What are the odds that once shut down "chat control" will come up under a new name?


> without having to through the effort to twist the arm of US entities every time they want to do that?

Right now, it's more like US corpos are try to twist the arm of EU governments [1][2], pushing heavy propaganda to manipulate our elections [3], allying with the US government to do so. And the US government has been threatening EU govts with invasion [4], leveraging US corpos to harm lawful individuals doing their jobs in the EU [5], and sanctioning elected officials for performing their duties [6], or threatened to [7].

Sure, there's an hypothetical risk of the EU turning sour. On the other hand, when it comes to US corpos, the risk has materialized.

[1]: https://www.bbc.com/news/articles/cly930y90lro [2]: https://www.bbc.com/news/articles/c0589g0dqq7o [3]: https://www.politico.eu/article/twitter-faces-renewed-scruti... [4]: https://en.wikipedia.org/wiki/Greenland_crisis [5]: https://www.lemonde.fr/en/international/article/2025/11/19/n... [6]: https://www.brusselstimes.com/1931733/eu-parliament-blasts-u... [7]: https://www.politico.eu/article/us-accused-threats-eu-diplom...
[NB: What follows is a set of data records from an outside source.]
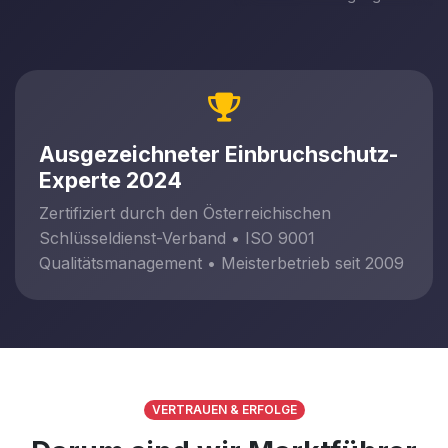
Ausgezeichneter Einbruchschutz-
Experte 2024
Zertifiziert durch den Österreichischen
Schlüsseldienst-Verband • ISO 9001
Qualitätsmanagement • Meisterbetrieb seit 2009
VERTRAUEN & ERFOLGE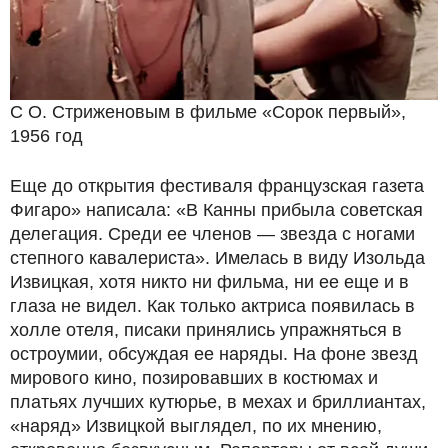
С О. Стриженовым в фильме «Сорок первый»,
1956 год
Еще до открытия фестиваля французская газета
Фигаро» написала: «В Канны прибыла советская
делегация. Среди ее членов — звезда с ногами
степного кавалериста». Имелась в виду Изольда
Извицкая, хотя никто ни фильма, ни ее еще и в
глаза не видел. Как только актриса появилась в
холле отеля, писаки принялись упражняться в
остроумии, обсуждая ее наряды. На фоне звезд
мирового кино, позировавших в костюмах и
платьях лучших кутюрье, в мехах и бриллиантах,
«наряд» Извицкой выглядел, по их мнению,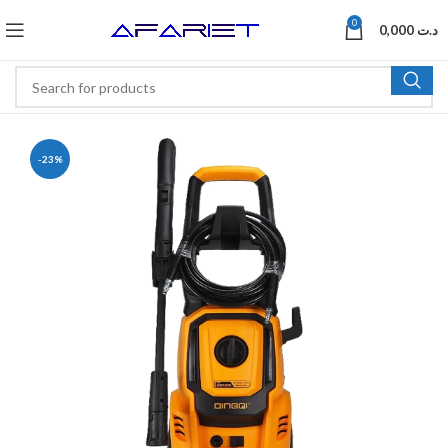
0
0,000
د.ت
-23%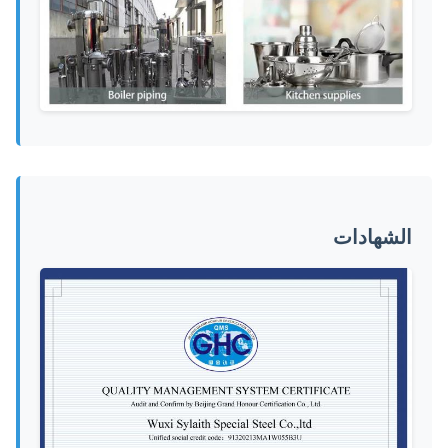
الشهادات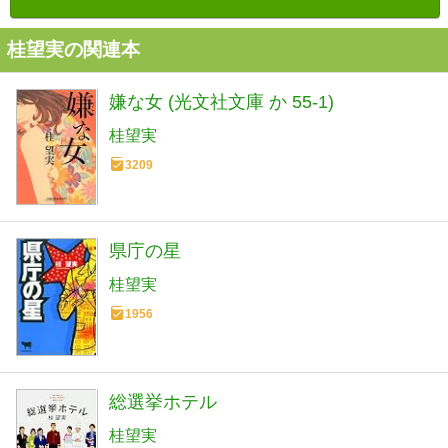
桂望実の関連本
嫌な女 (光文社文庫 か 55-1)
桂望実
3209
県庁の星
桂望実
1956
総選挙ホテル
桂望実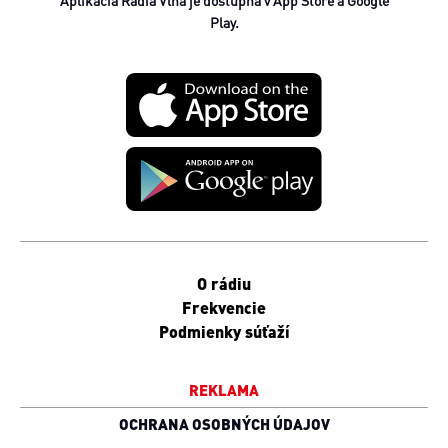
Aplikácia Rádia Vlna je dostupná v App Store a Google
Play.
O rádiu
Frekvencie
Podmienky súťaží
REKLAMA
OCHRANA OSOBNÝCH ÚDAJOV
Read your third link, please. The Ministry of Truth not being happy that their policy on "disinformation" isn't being applied as strongly as they wish isn't what I'd call "pushing heavy propaganda".

Yep. Color me shocked that the propaganda state media is unhappy with information being spread that doesn't conform to the views of the state, and so calls it propaganda or mis-/dis-information.

It's totally not the "ministry of truth".


GP means "Ministry of Truth" in the Orwellian-sense. The "Ministry of Truth" was the propaganda arm of the government just as the "Ministry of Love" is the interrogation/torture and brainwashing center.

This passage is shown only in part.